BEGIN INFORMATION SHOWN

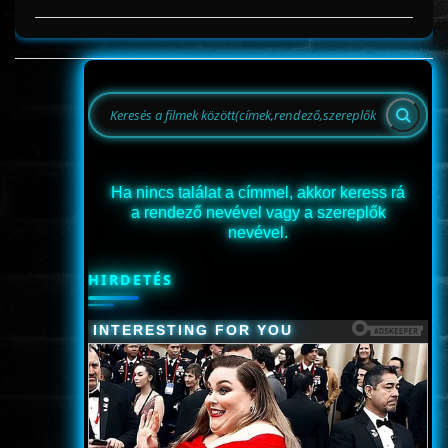
Ha nincs találat a címmel, akkor keress rá
a rendező nevével vagy a szereplők
nevével.
HIRDETÉS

END INFORMATION SHOWN

● WHAT IS REQUIRED:
In full and without changes, repeat the listing above, but not its pictures.

● WRITTEN ANSWER:
Ha nincs találat a címmel, akkor keress rá
a rendező nevével vagy a szereplők
nevével.
HIRDETÉS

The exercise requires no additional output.